[Patch v4 00/18] NUMA aware page table allocation

From: Vipin Sharma
Date: Mon Mar 06 2023 - 17:41:43 EST


Hi,

This series build up based on the feedback on v3.

Biggest change in features is to enable NUMA aware page table per VM
basis instead of using a module parameter for all VMs on a host. This
was decided based on an internal discussion to avoid forcing all VMs to
be NUMA aware on a host.
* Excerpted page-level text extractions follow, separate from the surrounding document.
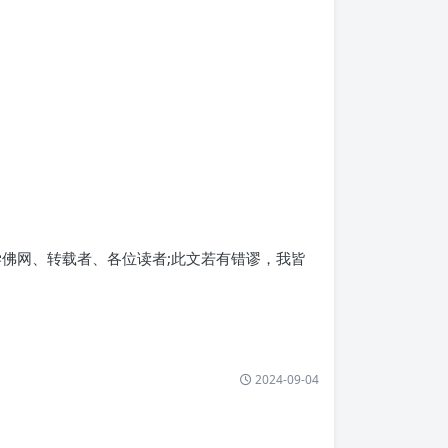
佛网、转载者、各位读者;此文若有错谬，我皆
2024-09-04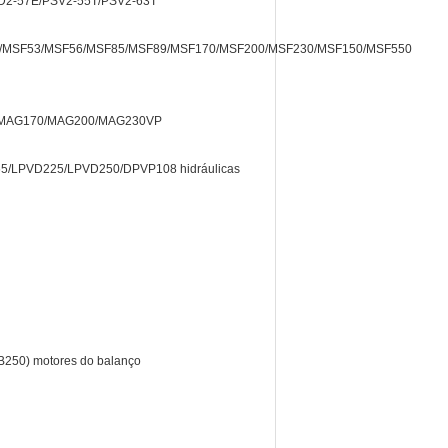
2-57E/PSV2-55T/PSV2-63T
MSF53/MSF56/MSF85/MSF89/MSF170/MSF200/MSF230/MSF150/MSF550
MAG170/MAG200/MAG230VP
/LPVD225/LPVD250/DPVP108 hidráulicas
0) motores do balanço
We need to collect more data to see how much
performance degradation a VM can get in negative testing, where vCPUs in
VM are always accessing remote NUMA nodes memory instead of staying
local compared to a VM which is not NUMA aware.

There are other changes which are mentioned in the change log below for
v4.

Thanks
Vipin

v4:
- Removed module parameter for enabling NUMA aware page table.
- Added new capability KVM_CAP_NUMA_AWARE_PAGE_TABLE to enable this
feature per VM.
- Added documentation for the new capability.
- Holding mutex just before the top up and releasing it after the
fault/split is addressed. Previous version were using spinlocks two
times, first time for topup and second time fetching the page from
cache.
- Using the existing slots_lock for split_shadow_page_cache operations.
- KVM MMU shrinker will also shrink mm_shadow_info_cache besides
split_shadow_page_cache and mmu_shadow_page_cache.
- Reduced cache default size to 4.
- Split patches into smaller ones.

v3: https://lore.kernel.org/lkml/20221222023457.1764-1-vipinsh@xxxxxxxxxx/
- Split patches into smaller ones.
- Repurposed KVM MMU shrinker to free cache pages instead of oldest page table
pages
- Reduced cache size from 40 to 5
- Removed __weak function and initializing node value in all architectures.
- Some name changes.

v2: https://lore.kernel.org/lkml/20221201195718.1409782-1-vipinsh@xxxxxxxxxx/
- All page table pages will be allocated on underlying physical page's
NUMA node.
- Introduced module parameter, numa_aware_pagetable, to disable this
feature.
- Using kvm_pfn_to_refcounted_page to get page from a pfn.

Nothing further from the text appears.